Of course, the lack of evidence of fraud does not provide irrefutable proof of the accuracy of the electronic voting system adopted in Brazil. According to Popper (2018) , the criterion for the scientific status of a theory is its falsifiability. Absolute certainties are not found in the realm of science, but rather in that of religious faith.
As I mentioned earlier, electoral integrity is a fundamental principle of Brazilian electoral law. Therefore, the discussion about electoral integrity in Brazil is primarily a legal matter. However, even a dogmatic knowledge like law can benefit from empiricism. There is a great demand from the legal community for cross-sectional studies that can provide empirical tools to researchers in the field of electoral law.
In this paper, I aim to contribute to studies on electoral integrity by gathering empirical evidence that can be subjected to testing and examination.
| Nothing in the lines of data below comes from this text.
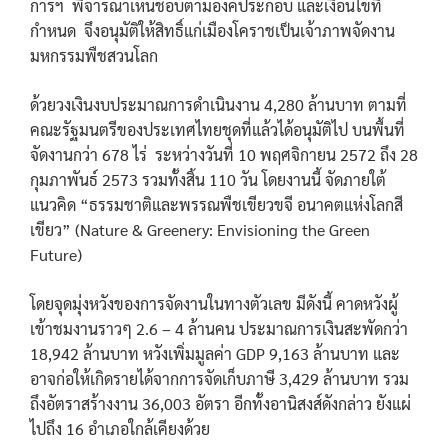
การฯ พิจารณาเห็นชอบตามองค์ประกอบ และเงื่อนไขที่
กำหนด จึงอนุมัติให้สิทธิ์แก่เมืองโคราชเป็นเจ้าภาพจัดงาน
มหกรรมพืชสวนโลก
ด้วยวงเงินงบประมาณการดำเนินงาน 4,280 ล้านบาท ตามที่
คณะรัฐมนตรีของประเทศไทยชุดที่แล้วได้อนุมัติไป บนพื้นที่
จัดงานกว่า 678 ไร่ ระหว่างวันที่ 10 พฤศจิกายน 2572 ถึง 28
กุมภาพันธ์ 2573 รวมทั้งสิ้น 110 วัน โดยงานนี้ จัดภายใต้
แนวคิด “ธรรมชาติและพรรณพืชเขียวขจี อนาคตแห่งโลกสี
เขียว” (Nature & Greenery: Envisioning the Green
Future)
โดยจุดมุ่งหวังของการจัดงานในทางตัวเลข มีดังนี้ คาดหวังผู้
เข้าชมงานราวๆ 2.6 – 4 ล้านคน ประมาณการเงินสะพัดกว่า
18,942 ล้านบาท หวังเพิ่มมูลค่า GDP 9,163 ล้านบาท และ
อาจก่อให้เกิดรายได้จากการจัดเก็บภาษี 3,429 ล้านบาท รวม
ถึงอัตราสร้างงาน 36,003 อัตรา อีกทั้งอานิสงส์ดังกล่าว ยังแผ่
ไปถึง 16 อำเภอใกล้เคียงด้วย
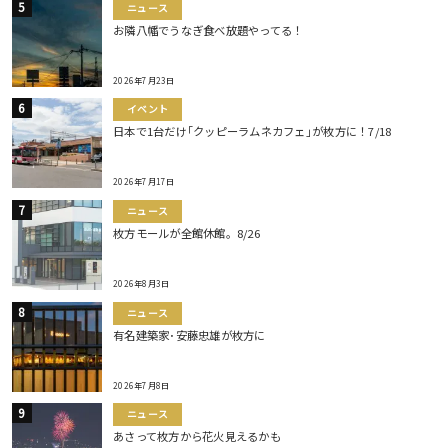
ニュース
お隣八幡でうなぎ食べ放題やってる！
2026年7月23日
イベント
日本で1台だけ｢クッピーラムネカフェ｣が枚方に！7/18
2026年7月17日
ニュース
枚方モールが全館休館。8/26
2026年8月3日
ニュース
有名建築家･安藤忠雄が枚方に
2026年7月8日
ニュース
あさって枚方から花火見えるかも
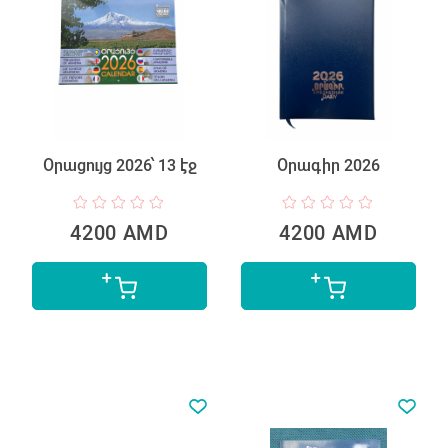
Օրացույց 2026՝ 13 էջ
Օրագիր 2026
4200 AMD
4200 AMD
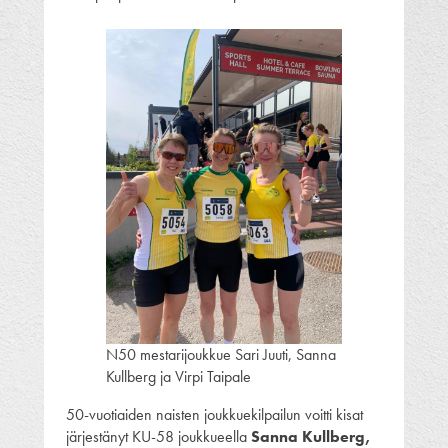
N50 mestarijoukkue Sari Juuti, Sanna
Kullberg ja Virpi Taipale
50-vuotiaiden naisten joukkuekilpailun voitti kisat
järjestänyt KU-58 joukkueella
Sanna Kullberg,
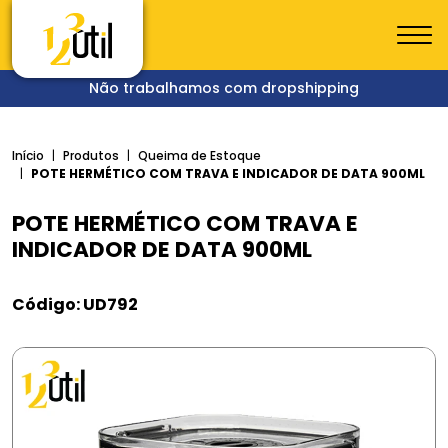
Não trabalhamos com dropshipping
Início
Produtos
Queima de Estoque
POTE HERMÉTICO COM TRAVA E INDICADOR DE DATA 900ML
POTE HERMÉTICO COM TRAVA E
INDICADOR DE DATA 900ML
Código: UD792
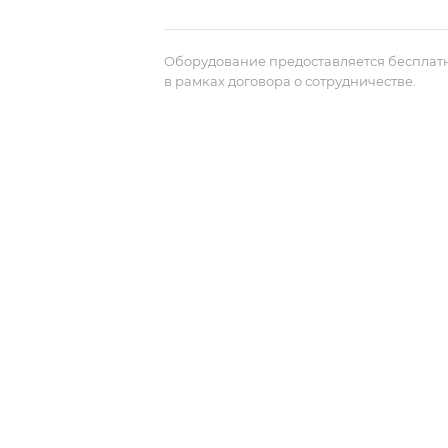
Оборудование предоставляется бесплат
в рамках договора о сотрудничестве.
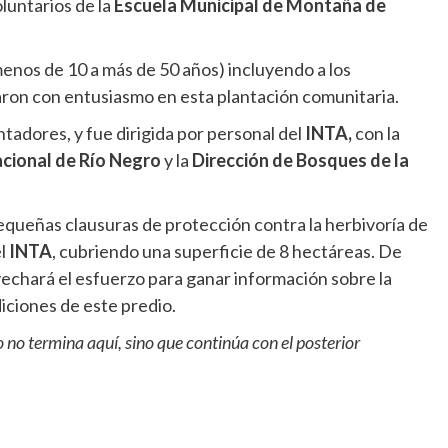
oluntarios de la
Escuela Municipal de Montaña de
enos de 10 a más de 50 años) incluyendo a los
aron con entusiasmo en esta plantación comunitaria.
ntadores, y fue dirigida por personal del
INTA,
con la
cional de Río Negro
y la
Dirección de Bosques de la
equeñas clausuras de protección contra la herbivoría de
el
INTA
, cubriendo una superficie de 8 hectáreas. De
echará el esfuerzo para ganar información sobre la
diciones de este predio.
o no termina aquí, sino que continúa con el posterior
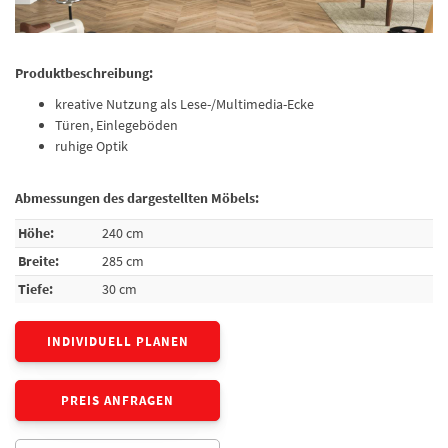
Produktbeschreibung:
kreative Nutzung als Lese-/Multimedia-Ecke
Türen, Einlegeböden
ruhige Optik
Abmessungen des dargestellten Möbels:
Höhe:
240 cm
Breite:
285 cm
Tiefe:
30 cm
INDIVIDUELL PLANEN
PREIS ANFRAGEN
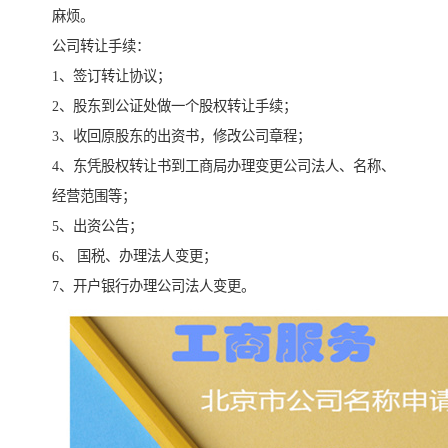
麻烦。
公司转让手续：
1、签订转让协议；
2、股东到公证处做一个股权转让手续；
3、收回原股东的出资书，修改公司章程；
4、东凭股权转让书到工商局办理变更公司法人、名称、
经营范围等；
5、出资公告；
6、 国税、办理法人变更；
7、开户银行办理公司法人变更。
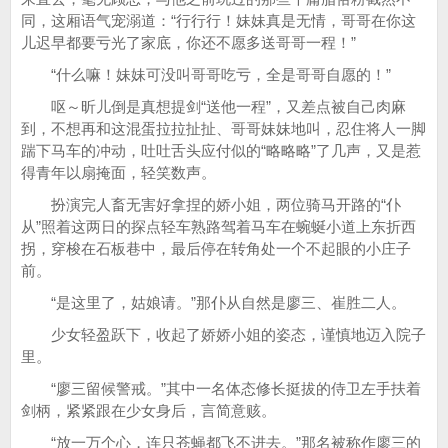
同，这厢语气宠溺道：“行行行！妹妹真是无情，哥哥在你这
儿迟早都要亏光了家底，你还不愿多送哥哥一程！”
“什么嘛！妹妹可没叫哥哥吃亏，全是哥哥自愿的！”
呕～昕儿倒是真想提剑“送他一程”，又差点被自己肉麻
到，不想再和这混蛋拉拉扯扯、哥哥妹妹地叫，忍住将人一脚
踹下马车的冲动，吐吐舌头应付似的“略略略”了几声，又是惹
得青年以扇掩面，轻笑数声。
扮演完人畜无害好拿捏的娇小姐，两位骑马开路的“仆
从”照着这两日的探点轻车熟路驾着马车在蜿蜒小道上东折西
拐，穿梭在石板巷中，最后停在转角处一个不起眼的小庄子
前。
“是这里了，姑娘请。”那仆从自然是廖三、崔胜二人。
少女轻盈跃下，收起了娇娇小姐的姿态，谨慎地迈入院子
里。
“廖三留候警戒。”其中一名体态修长挺拔的侍卫左手扶着
剑柄，紧紧跟在少女身后，言简意赅。
“放一万个心，连只苍蝇都飞不进去。”那名被称作廖三的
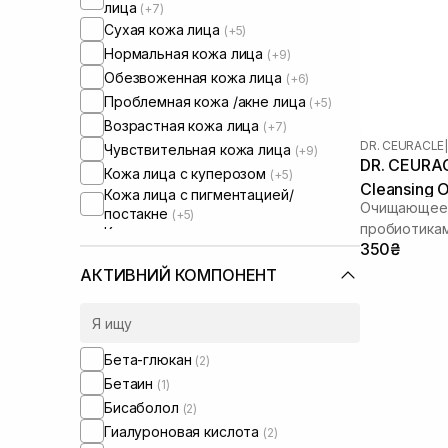
лица
(+7)
Сухая кожа лица
(+5)
Нормальная кожа лица
(+9)
Обезвоженная кожа лица
(+6)
Проблемная кожа /акне лица
(+5)
Возрастная кожа лица
(+7)
DR. CEURACLE
|
Чувствительная кожа лица
(+9)
DR. CEURAC
Кожа лица с куперозом
(+5)
Cleansing O
Кожа лица с пигментацией/
Очищающее 
постакне
(+5)
пробиотика
Кожа лица с расширенными порами
350₴
(+5)
Кожа лица с нарушенным
АКТИВНИЙ КОМПОНЕНТ
барьером
Кожа лица с нарушенным
микробиомом
(+6)
Бета-глюкан
(2)
Бетаин
(1)
Бисаболол
(2)
Гиалуроновая кислота
(2)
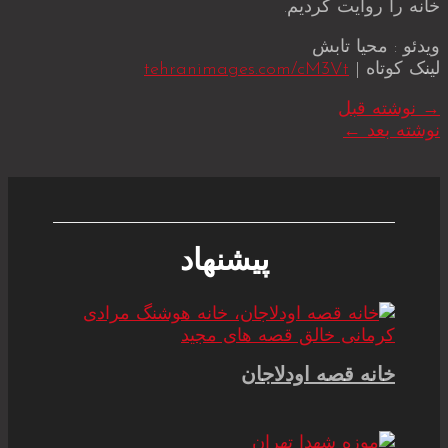
خانه را روایت کردیم.
ویدئو : محیا تابش
لینک کوتاه |
tehranimages.com/cM3Vt
→
نوشته قبل
نوشته بعد
←
پیشنهاد
خانه قصه اودلاجان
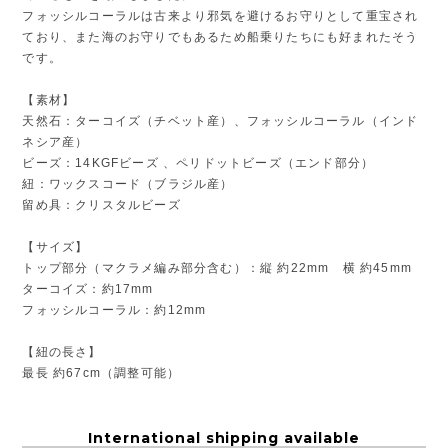
フォッシルコーラルは古来より邪気を避けるお守りとして重宝され
ており、また海のお守りでもあるため船乗りたちにも好まれたそう
です。
【素材】
天然石：ターコイズ（チベット産）、フォッシルコーラル（インド
ネシア産）
ビーズ：14KGFビーズ 、ペリドットビーズ（エンド部分）
紐：ワックスコード（ブラジル産）
留め具：クリスタルビーズ
【サイズ】
トップ部分（マクラメ編み部分含む）：縦 約22mm 横 約45mm
ターコイズ：約17mm
フォッシルコーラル：約12mm
【紐の長さ】
最長 約67cm（調整可能）
International shipping available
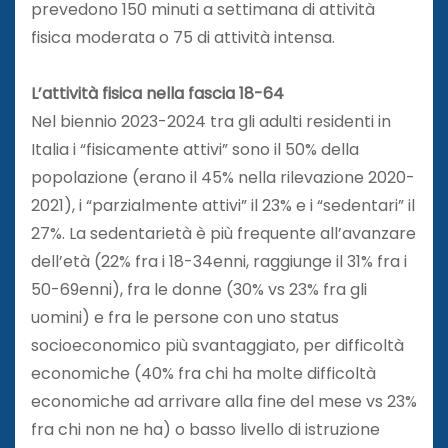
prevedono 150 minuti a settimana di attività
fisica moderata o 75 di attività intensa.
L’attività fisica nella fascia 18-64
Nel biennio 2023-2024 tra gli adulti residenti in
Italia i “fisicamente attivi” sono il 50% della
popolazione (erano il 45% nella rilevazione 2020-
2021), i “parzialmente attivi” il 23% e i “sedentari” il
27%. La sedentarietà è più frequente all’avanzare
dell’età (22% fra i 18-34enni, raggiunge il 31% fra i
50-69enni), fra le donne (30% vs 23% fra gli
uomini) e fra le persone con uno status
socioeconomico più svantaggiato, per difficoltà
economiche (40% fra chi ha molte difficoltà
economiche ad arrivare alla fine del mese vs 23%
fra chi non ne ha) o basso livello di istruzione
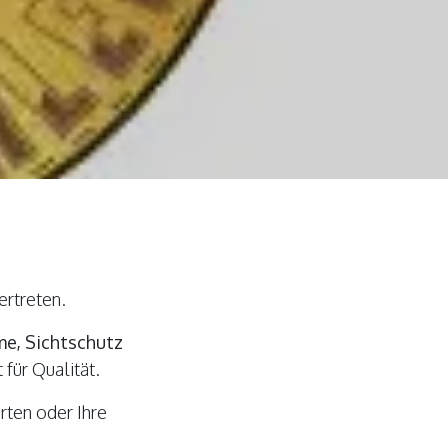
ertreten.
e, Sichtschutz
für Qualität.
rten oder Ihre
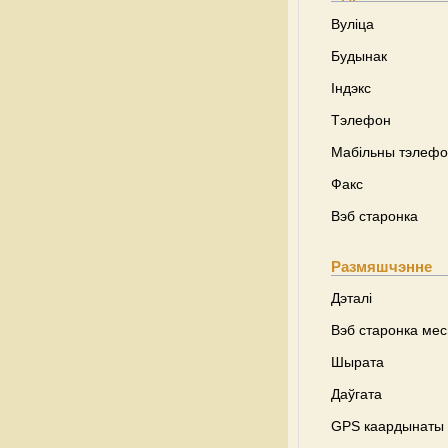
Вуліца
Будынак
Індэкс
Тэлефон
Мабільны тэлеф
Факс
Вэб старонка
Размяшчэнне
Дэталі
Вэб старонка ме
Шырата
Даўгата
GPS каардынаты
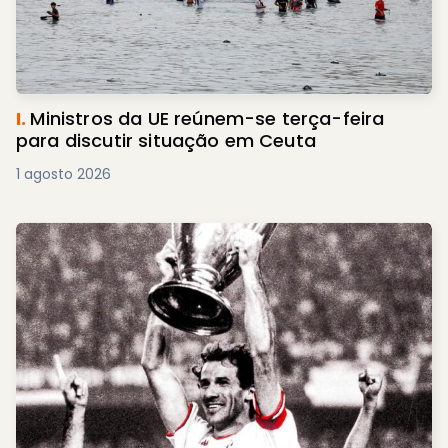
I.
Ministros da UE reúnem-se terça-feira
para discutir situação em Ceuta
1 agosto 2026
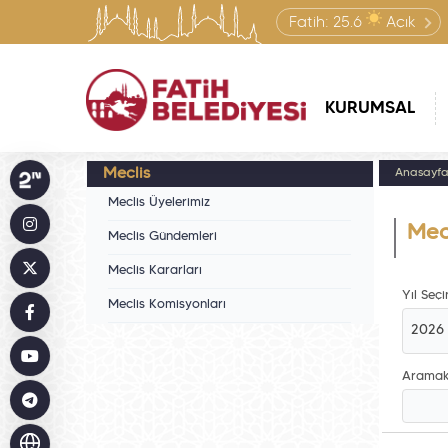
Fatih:
25.6
Açık
KURUMSAL
Meclis
Anasayf
Meclis Üyelerimiz
Mecl
Meclis Gündemleri
Meclis Kararları
Yıl Seçin
Meclis Komisyonları
2026
Aramak 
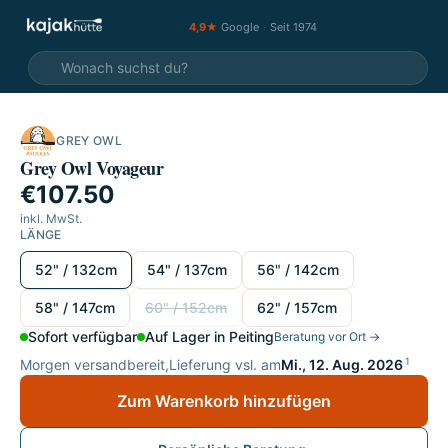
4,9★
Google
·
Seit 1974
GREY OWL
Grey Owl Voyageur
€107.50
inkl. MwSt.
LÄNGE
Länge wählen
52" / 132cm
54" / 137cm
56" / 142cm
58" / 147cm
60" / 152cm
62" / 157cm
Sofort verfügbar
Auf Lager in Peiting
Beratung vor Ort →
1
Morgen versandbereit,
Lieferung vsl. am
Mi., 12. Aug. 2026
Zum Warenkorb hinzufügen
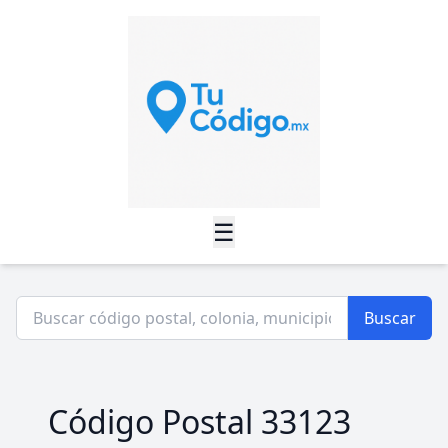
☰
Buscar
Código Postal 33123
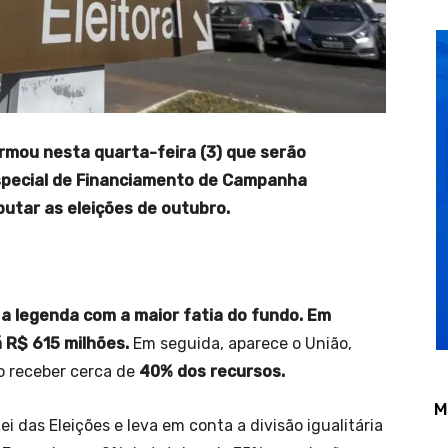
formou nesta quarta-feira (3) que serão
Especial de Financiamento de Campanha
putar as eleições de outubro.
 a legenda com a maior fatia do fundo.
Em
 R$ 615 milhões.
Em seguida, aparece o União,
o receber cerca de
40% dos recursos.
M
i das Eleições e leva em conta a divisão igualitária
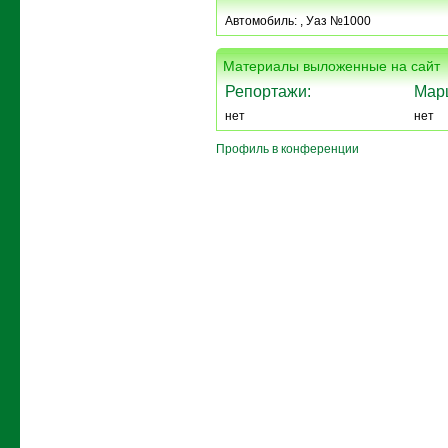
Автомобиль:
, Уаз №1000
Материалы выложенные на сайт
Репортажи:
Мар
нет
нет
Профиль в конференции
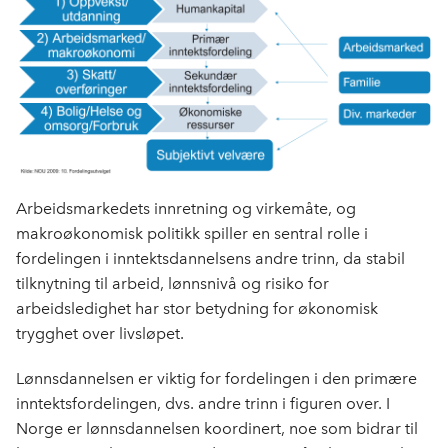
Arbeidsmarkedets innretning og virkemåte, og
makroøkonomisk politikk spiller en sentral rolle i
fordelingen i inntektsdannelsens andre trinn, da stabil
tilknytning til arbeid, lønnsnivå og risiko for
arbeidsledighet har stor betydning for økonomisk
trygghet over livsløpet.
Lønnsdannelsen er viktig for fordelingen i den primære
inntektsfordelingen, dvs. andre trinn i figuren over. I
Norge er lønnsdannelsen koordinert, noe som bidrar til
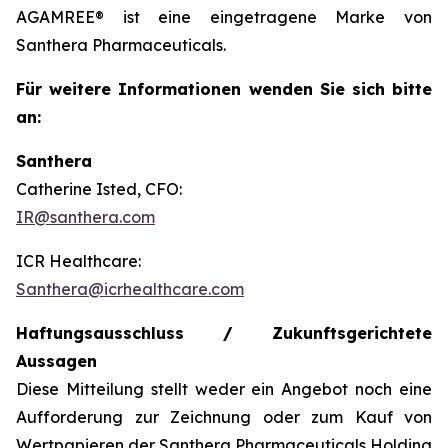
AGAMREE® ist eine eingetragene Marke von
Santhera Pharmaceuticals.
Für weitere Informationen wenden Sie sich bitte
an:
Santhera
Catherine Isted, CFO:
IR@santhera.com
ICR Healthcare:
Santhera@icrhealthcare.com
Haftungsausschluss / Zukunftsgerichtete
Aussagen
Diese Mitteilung stellt weder ein Angebot noch eine
Aufforderung zur Zeichnung oder zum Kauf von
Wertpapieren der Santhera Pharmaceuticals Holding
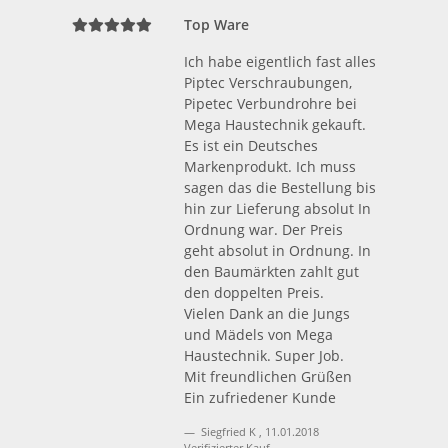
Top Ware
Ich habe eigentlich fast alles
Piptec Verschraubungen,
Pipetec Verbundrohre bei
Mega Haustechnik gekauft.
Es ist ein Deutsches
Markenprodukt. Ich muss
sagen das die Bestellung bis
hin zur Lieferung absolut In
Ordnung war. Der Preis
geht absolut in Ordnung. In
den Baumärkten zahlt gut
den doppelten Preis.
Vielen Dank an die Jungs
und Mädels von Mega
Haustechnik. Super Job.
Mit freundlichen Grüßen
Ein zufriedener Kunde
Siegfried K
,
11.01.2018
Verifizierter Kauf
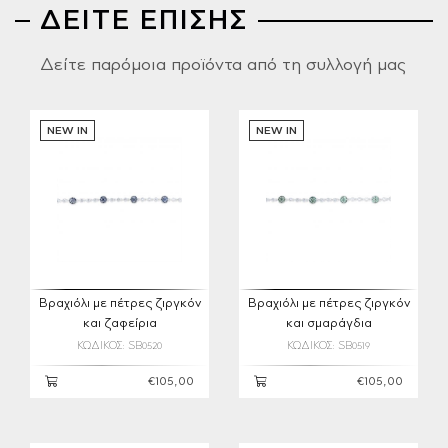
ΔΕΙΤΕ ΕΠΙΣΗΣ
Δείτε παρόμοια προϊόντα από τη συλλογή μας
NEW IN
NEW IN
Βραχιόλι με πέτρες ζιργκόν
Βραχιόλι με πέτρες ζιργκόν
και ζαφείρια
και σμαράγδια
ΚΩΔΙΚΟΣ: SB0520
ΚΩΔΙΚΟΣ: SB0519
€105,00
€105,00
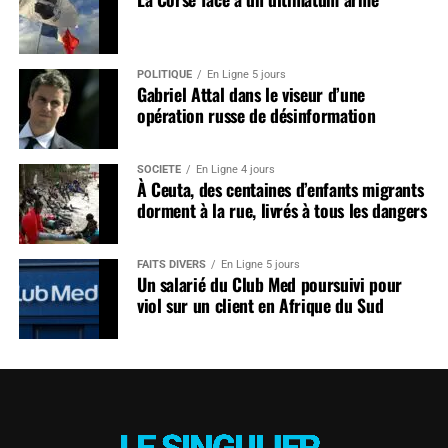
POLITIQUE
En Ligne 5 jours
Gabriel Attal dans le viseur d’une
opération russe de désinformation
SOCIÉTÉ
En Ligne 4 jours
À Ceuta, des centaines d’enfants migrants
dorment à la rue, livrés à tous les dangers
FAITS DIVERS
En Ligne 5 jours
Un salarié du Club Med poursuivi pour
viol sur un client en Afrique du Sud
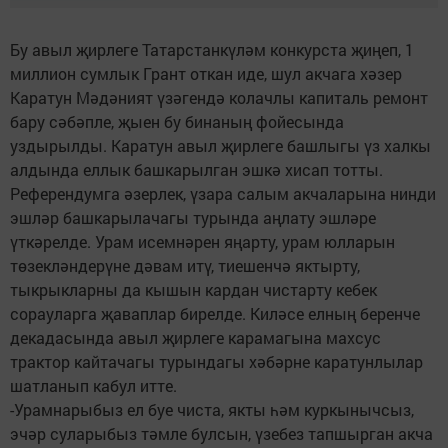
Бу авыл җирлеге Татарстанкүләм конкурста җиңеп, 1
миллион сумлык Грант откан иде, шул акчага хәзер
Каратун Мәдәният үзәгендә колачлы капиталь ремонт
бару сәбәпле, җыен бу бинаның фойесында
уздырылды. Каратун авыл җирлеге башлыгы үз халкы
алдында еллык башкарылган эшкә хисап тотты.
Референдумга әзерлек, үзара салым акчаларына нинди
эшләр башкарылачагы турында аңлату эшләре
үткәрелде. Урам исемнәрен яңарту, урам юлларын
төзекләндерүне дәвам итү, тиешенчә яктырту,
тыкрыкларны да кышын кардан чистарту кебек
сорауларга җаваплар бирелде. Киләсе елның беренче
декадасында авыл җирлеге карамагына махсус
трактор кайтачагы турындагы хәбәрне каратунлылар
шатланып кабул итте.
-Урамнарыбыз ел буе чиста, якты һәм куркынычсыз,
эчәр суларыбыз тәмле булсын, үзебез тапшырган акча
Never has the public debate in the democratic realm required so much from researchers. May we live up to the challenge.
Acknowledgements
I would like to express my gratitude to my advisor, Dr. Camila Villard Duran (Ph.D. Paris 1 Panthéon-Sorbonne, and University of Sao Paulo and Associate Professor of Law at ESSCA School of Management), my colleague, Julia Lambert Gomes Ferraz (LL.M. University of Sao Paulo), and my friend, Renato Nora Coelho (public servant in the Brazilian Electoral Court) for their valuable comments that helped improve the contents of my manuscript.
Furthermore, I would like to thank Dr. Frederico Franco Alvim (Ph.D. University of the Argentine Social Museum) for his assistance in clarifying initial concerns about the data.
NOTES
1Fair elections are those that are free and “clean”, without any manipulation in favor of a particular candidate (Beber & Scacco, 2012) .
2µ represents the observed average of the last digits. The expectation theory of a fair election (µ = 4.5).
3Calculated values based on one thousand nonparametric bootstrapping interactions.
4N represents the number of polling stations considered.
5I want to emphasize that recent advancements in artificial intelligence technology make it possible to generate statistically coherent numbers electronically. However, the Brazilian electoral system is structured in a way that printing and posting individual electronic voting machine results at each polling location before centralized tabulation by the Electoral Court makes data manipulation virtually impossible. Any inconsistencies would be detected immediately.